Is it a goal?
I finished Nip/Tuck last night..er..this morning at 5 am. I was awake when Shaun’s alarm for work went off.
You would think after watching 10 hours of plastic surgery that I would be a bit self conscious about my looks, stretch marks (or ‘racing stripes’ as I like to refer to them) and ‘baby weight’ that I carry from 12 , 8 and 7 years ago.
I don’t though. Yes, my weight bothers me, but it always has. When I was thin I was teased, when I gained weight I was teased. You get to point where you think, “I can’t please anyone.” so you just begin to like you for who you are. I like myself for who I am. Yes, I want to be thin…so thin that I can wear any pair of pants that I want. I want to glide into a room and not worry if my panty lines are digging into my ass.
I like how my face looks when I have lost weight. I have pretty facial features and stucture.

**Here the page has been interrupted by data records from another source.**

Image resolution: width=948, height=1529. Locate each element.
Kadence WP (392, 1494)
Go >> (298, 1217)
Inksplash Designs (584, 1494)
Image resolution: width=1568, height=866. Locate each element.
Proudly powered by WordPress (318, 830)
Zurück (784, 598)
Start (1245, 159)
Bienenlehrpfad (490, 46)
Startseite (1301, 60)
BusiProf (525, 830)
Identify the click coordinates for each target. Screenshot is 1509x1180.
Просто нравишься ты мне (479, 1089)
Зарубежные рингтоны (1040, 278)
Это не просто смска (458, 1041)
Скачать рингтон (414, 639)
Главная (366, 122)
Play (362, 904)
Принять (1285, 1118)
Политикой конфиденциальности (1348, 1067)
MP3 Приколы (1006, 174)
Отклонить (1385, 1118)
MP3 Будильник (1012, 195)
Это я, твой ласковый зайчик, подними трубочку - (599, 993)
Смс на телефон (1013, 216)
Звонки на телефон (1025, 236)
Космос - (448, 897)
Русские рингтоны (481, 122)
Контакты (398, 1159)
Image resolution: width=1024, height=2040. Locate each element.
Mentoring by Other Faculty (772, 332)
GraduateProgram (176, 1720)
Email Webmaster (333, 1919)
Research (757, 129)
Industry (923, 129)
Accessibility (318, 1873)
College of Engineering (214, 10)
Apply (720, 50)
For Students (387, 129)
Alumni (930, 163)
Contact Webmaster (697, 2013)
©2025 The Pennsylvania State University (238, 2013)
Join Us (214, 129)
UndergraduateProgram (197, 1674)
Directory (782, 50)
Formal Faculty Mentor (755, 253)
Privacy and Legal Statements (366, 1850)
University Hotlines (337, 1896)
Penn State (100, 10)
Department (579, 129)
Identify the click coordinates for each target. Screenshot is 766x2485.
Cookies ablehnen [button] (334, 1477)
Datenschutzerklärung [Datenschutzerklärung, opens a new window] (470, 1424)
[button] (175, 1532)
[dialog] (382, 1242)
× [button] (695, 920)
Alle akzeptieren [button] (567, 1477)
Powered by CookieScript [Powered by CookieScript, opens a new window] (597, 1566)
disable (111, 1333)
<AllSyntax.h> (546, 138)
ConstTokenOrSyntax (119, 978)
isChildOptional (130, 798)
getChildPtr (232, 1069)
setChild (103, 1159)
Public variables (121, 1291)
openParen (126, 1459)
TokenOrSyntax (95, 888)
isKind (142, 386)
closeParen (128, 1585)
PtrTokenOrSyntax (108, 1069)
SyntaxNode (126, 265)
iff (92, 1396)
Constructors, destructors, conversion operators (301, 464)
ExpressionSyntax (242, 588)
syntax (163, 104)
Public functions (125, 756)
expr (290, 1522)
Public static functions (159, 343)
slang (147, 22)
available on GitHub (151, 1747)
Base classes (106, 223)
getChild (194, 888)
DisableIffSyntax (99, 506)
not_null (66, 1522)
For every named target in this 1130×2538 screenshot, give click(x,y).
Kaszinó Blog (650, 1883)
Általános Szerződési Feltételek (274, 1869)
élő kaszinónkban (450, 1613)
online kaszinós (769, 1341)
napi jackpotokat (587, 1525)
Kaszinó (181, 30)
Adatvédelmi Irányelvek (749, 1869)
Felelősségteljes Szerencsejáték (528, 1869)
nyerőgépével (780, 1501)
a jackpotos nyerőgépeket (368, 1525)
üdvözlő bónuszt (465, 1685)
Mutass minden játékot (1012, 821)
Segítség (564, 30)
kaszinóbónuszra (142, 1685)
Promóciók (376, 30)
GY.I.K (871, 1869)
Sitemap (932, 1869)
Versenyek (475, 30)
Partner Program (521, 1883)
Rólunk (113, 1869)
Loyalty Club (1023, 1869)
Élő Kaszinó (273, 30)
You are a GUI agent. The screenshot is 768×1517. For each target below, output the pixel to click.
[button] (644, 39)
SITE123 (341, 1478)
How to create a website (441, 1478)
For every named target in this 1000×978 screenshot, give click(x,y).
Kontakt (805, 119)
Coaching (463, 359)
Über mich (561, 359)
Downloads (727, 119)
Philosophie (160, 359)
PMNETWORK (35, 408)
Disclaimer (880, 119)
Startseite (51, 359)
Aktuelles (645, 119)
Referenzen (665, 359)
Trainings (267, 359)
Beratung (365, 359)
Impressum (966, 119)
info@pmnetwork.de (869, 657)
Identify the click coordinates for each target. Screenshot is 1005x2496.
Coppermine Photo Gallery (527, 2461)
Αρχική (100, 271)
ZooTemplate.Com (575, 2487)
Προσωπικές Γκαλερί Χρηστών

It’s just not that important right now.
Why though? Why do I need to be PUSHED to get something done? Why does my health have to be at risk for me to go to the doctor? Why do I have to be getting the phone calls to pay a bill? Why do I have to wait until a week before guests come before I panic and start cleaning and stress out that I don’t have baseboards on my walls?
These are all things that have been sitting right here whispering at me for months…in some cases, YEARS.
I’m franticly searching my mind for a time when I had it all together. How do I get back to that person? Was I ever organized? Did I ever have any goals I wanted to reach?
I don’t think I ever did. When I started college and they had that first day meeting where they try to show you the big picture and say, “This is where you want to be in 2 years, work hard..blah…” I remember thinking, ‘If I can make it through the first month I will be lucky’.
I’m rambling. I do that when I’ve had 3 cups of coffee and get to a place where you’ve been depressed for a week or more and you’re starting to come out of it and you realize because of the depression you’ve let some things just go and now you have to face the music.
My Flickr photo stream shows I’ve taken about 10 pictures this week. My normal week includes 200+ pictures. I know, I know, my back has been out and it’s impossible to get out and take pictures.
I’m overwhelmed. I have a notebook and I need to sit down and figure out how to make things not so overwhelming…come up with a plan of action. I’m not good at setting goals, but I am good at trying to fix things and make them all better.
Oh, and I have a small stack of Thank You notes to send out to you that have donated to my Nikon Lens Account through Pay Pal/Credit Card thing.
You guys are awesome.
So who’s coming over to help me write lists and make phone calls?